Lancée en janvier 2023, la collection Damned inaugure depuis le début de l’année sa saison 2 de littérature pulp. Très en vogue dans les années 30 aux Etats-Unis, la pulp fiction se matérialise sous forme de magazines ou de petits livres aux jaquettes criardes et bigarrées et au papier de piètre qualité, parfois rapiécé, vendus quelques cents. Ancêtre du roman de gare, le pulp (dérivé de woodpulp, qui veut dire pâte à papier) ne s’embarrasse pas d’ambitions littéraires grandiloquentes et ne cherche qu’à changer les idées de son lectorat, issu des masses populaires américaines. C’est donc cet âge d’or du XXe siècle que s’attachent à faire revivre Patrick Morier-Genoud et Stéphane Bovon, les fondateurs des Nouvelles Editions Humus. Ce dernier de résumer:
«On veut vraiment nourrir l’imaginaire des lectrices et lecteurs à bon marché et on veut leur faire du bien avec des histoires de cul, de science-fiction, de post-apocalypse, des histoires de zombies.»

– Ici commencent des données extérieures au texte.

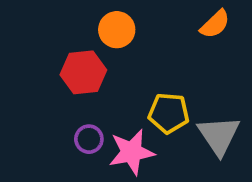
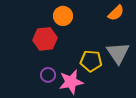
gray triangle: (219, 135) -> (118, 53), moved

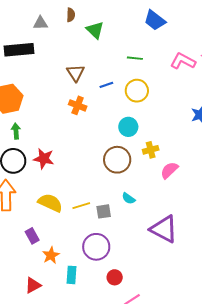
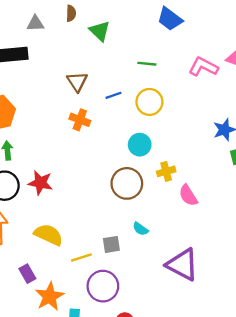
pink semicircle: (169, 170) -> (188, 195), turned -78
yellow line: (81, 206) -> (81, 257), moved
orange star: (51, 255) -> (50, 296), size x1.4

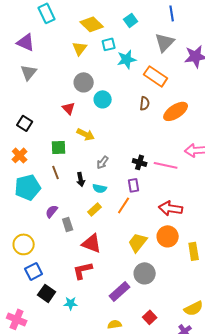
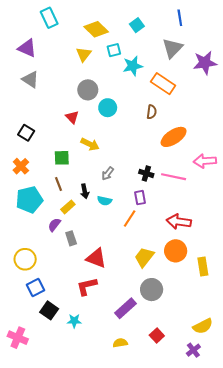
gray triangle: (29, 72) -> (30, 79), turned -36
orange ellipse: (176, 111) -> (174, 137), moved
yellow rectangle: (95, 209) -> (68, 207), moved

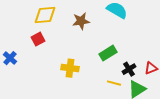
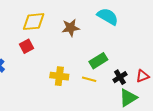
yellow line: (114, 83) -> (89, 79), moved

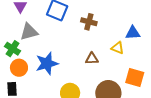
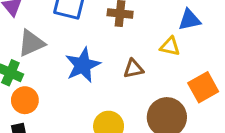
blue star: (47, 63) -> (83, 65), moved
orange square: (135, 78) -> (203, 87), turned -36

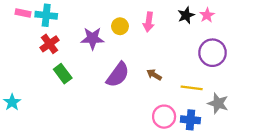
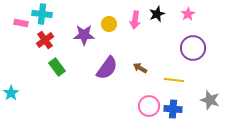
pink rectangle: (23, 13) -> (21, 23), moved
black star: (186, 15) -> (157, 14), moved
gray star: (218, 103) -> (210, 100), moved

Une saison de Damned, c’est douze titres, tous signés par des auteurs inconnus… ou presque. Car si les noms de Pierre Ronpipal, de Donnie Hawkins ou du Marquis Akira Von Thulé ne vous disent rien, c’est qu’ils sont en réalité des pseudonymes d’écrivains de la région s’étant prêtés avec malice au jeu. Et comme si le mystère loufoque ne suffisait pas, Tengu Teach, titre numéro 13 (soit le premier de la saison 2), est traduit de l’allemand par S.A., ancien titulaire de la chaire de littérature médiévale à l’Université de Genève et actuel concierge de la Fondation Martin Bodmer!
Douze titres par saison donc, qui se lisent de manière indépendante et qui font la part belle aux zombies, au gore, au western, à la science-fiction et au sexe. Vous n’y trouverez rien de consensuel entre ces pages, uniquement un attrait assumé pour le mauvais genre. Ames d’esthètes avertis, prière de s’abstenir!
Le plaisir de l’anachronisme
En plus d’être un retour aux sources de la littérature populaire, Damned s’inscrit aussi contre la sacralisation de l’objet-livre, en promouvant le vite-fait d’apparence cheap. Pour concentrer toute l’attention sur le texte. Et si le genre en lui-même est très XXe siècle, cela se prolonge même jusqu’au mode de consommation de ces opuscules: il suffit de s’abonner et chaque mois un nouveau pulpa atterrit dans votre boîte aux lettres, entre deux factures et trois tracts politiques. Bon, il est aussi possible de commander uniquement le numéro désiré, mais cela a nettement moins de charme.
A lire pendant un trajet en train, puis à laisser sur la banquette du wagon une fois terminé, pour un prochain lecteur.
Ecrire à l’auteur: quentin.perissinotto@leregardlibre.com
Vous venez de lire un article en libre accès, publié dans notre édition papier (Le Regard Libre N°108). Débats, analyses, actualités culturelles: abonnez-vous à notre média de réflexion pour nous soutenir et avoir accès à tous nos contenus!
Damned
Nouvelles Editions Humus
2023 (saison 1)
2024 (saison 2)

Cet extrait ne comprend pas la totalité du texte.